Basée à Lyon, Vermeer Audio est une société B française qui a vu le jour fin 2014. Elle a repris les droits et le fonds de commerce d’Audioaéro ainsi que les technologies des modèles LaSource et LaFontaine. Ces deux modèles sont les bases de développement de la première gamme Vermeer Audio, respectivement le One (modèle ultime dans les tuyaux) et le Two, objet de ce banc d’essai en exclusivité mondiale.
Créée par des techniciens et des investisseurs aux cheveux blancs passionnés de son et provenant de différents horizons professionnels, Vermeer Audio a vocation à concevoir des préamplificateurs convertisseurs audio numériques et analogiques de très haut de gamme. Pour information, le SAV et la mise à niveau de la plupart des modèles LaSource et LaFontaine produits sous la marque Audioaéro seront assurés avec la possibilité d’être upgradés en Vermeer Audio. L’idée a été de reprendre le meilleur d’Audioaéro et d’améliorer ce qui pouvait l’être. La majeure partie des fournisseurs et des sous-traitants ainsi que les méthodes de fabrication ont été changées. Les appareils sont fabriqués par des intervenants situés dans un rayon de 300 km autour de Lyon, dont la société helvète ABC PCB (circuits imprimés et circuits numériques) et le futur fournisseur des boîtiers, suisse lui aussi.

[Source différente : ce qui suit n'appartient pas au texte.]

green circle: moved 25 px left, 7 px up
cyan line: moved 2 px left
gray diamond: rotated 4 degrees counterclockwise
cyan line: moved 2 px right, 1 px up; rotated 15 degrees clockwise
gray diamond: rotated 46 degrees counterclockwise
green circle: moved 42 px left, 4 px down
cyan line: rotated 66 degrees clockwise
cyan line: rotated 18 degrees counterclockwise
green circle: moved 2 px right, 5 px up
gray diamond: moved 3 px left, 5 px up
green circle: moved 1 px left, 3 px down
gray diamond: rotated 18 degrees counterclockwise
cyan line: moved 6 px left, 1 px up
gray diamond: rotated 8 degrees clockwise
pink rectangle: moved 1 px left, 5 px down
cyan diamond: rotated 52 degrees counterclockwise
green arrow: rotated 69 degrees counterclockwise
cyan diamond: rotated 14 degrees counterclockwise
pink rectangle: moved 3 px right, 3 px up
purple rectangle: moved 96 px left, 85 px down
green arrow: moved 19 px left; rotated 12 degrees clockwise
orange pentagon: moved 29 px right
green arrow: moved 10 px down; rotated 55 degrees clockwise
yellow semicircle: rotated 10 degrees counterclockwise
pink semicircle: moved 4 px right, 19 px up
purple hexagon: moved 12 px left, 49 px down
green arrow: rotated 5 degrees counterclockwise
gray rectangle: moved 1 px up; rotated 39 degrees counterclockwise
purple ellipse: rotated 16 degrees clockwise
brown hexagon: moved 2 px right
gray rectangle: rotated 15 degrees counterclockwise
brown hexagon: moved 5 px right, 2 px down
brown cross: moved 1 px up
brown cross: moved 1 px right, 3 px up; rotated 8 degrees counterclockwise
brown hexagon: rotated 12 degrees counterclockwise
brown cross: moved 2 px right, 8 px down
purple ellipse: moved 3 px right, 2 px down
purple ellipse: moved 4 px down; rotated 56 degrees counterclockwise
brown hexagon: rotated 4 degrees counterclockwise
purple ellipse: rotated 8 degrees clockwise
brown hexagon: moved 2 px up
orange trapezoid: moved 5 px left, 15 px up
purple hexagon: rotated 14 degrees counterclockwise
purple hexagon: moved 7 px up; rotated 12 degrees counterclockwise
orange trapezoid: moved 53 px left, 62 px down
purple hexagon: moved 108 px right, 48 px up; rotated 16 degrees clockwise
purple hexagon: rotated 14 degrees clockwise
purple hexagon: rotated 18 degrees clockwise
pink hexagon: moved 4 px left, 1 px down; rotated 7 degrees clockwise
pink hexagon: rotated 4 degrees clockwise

Le Two est doté de circuits de conversion 32 bits/384 kHz entièrement nouveaux. Ils permettent la lecture de la plupart des fichiers dématérialisés et notamment les fichiers DSD64 selon le process DoP (DSD over PCM) sur les entrées USB B, mais également sur les entrées AES/EBU et S/PDIF (sauf optique). Une version du Two avec liaison réseau LAN est prévue. Les modules d’alimentation ont été retravaillés de manière à augmenter leur performance et leur fiabilité. Notre appareil de test était encore pourvu de l’alimentation à découpage du LaFontaine. Le châssis en aluminium repose sur trois cônes. Il comporte un afficheur central et six touches de commande à impulsions dupliquées par une télécommande. Un menu déroulant permet de configurer certains paramètres dont le niveau de sortie fixe ou variable, rendant dans ce dernier cas inutile un préamplificateur. À l’intérieur, la sérigraphie LaFontaine sur les cartes rappelle leur origine, les modifications Vermeer Audio dont le module de rééchantillonnage systématique des données en 32/384 étant dûment estampillées. Toutes les entrées S/PDIF sont isolées par transformateur. La section analogique de sortie utilise un tube subminiature Thomson 6021 N.O.S par canal en montage cathodique avec condensateur de liaison Mundorf silver-oil. Pas de support pour ces triodes directement soudées sur la carte.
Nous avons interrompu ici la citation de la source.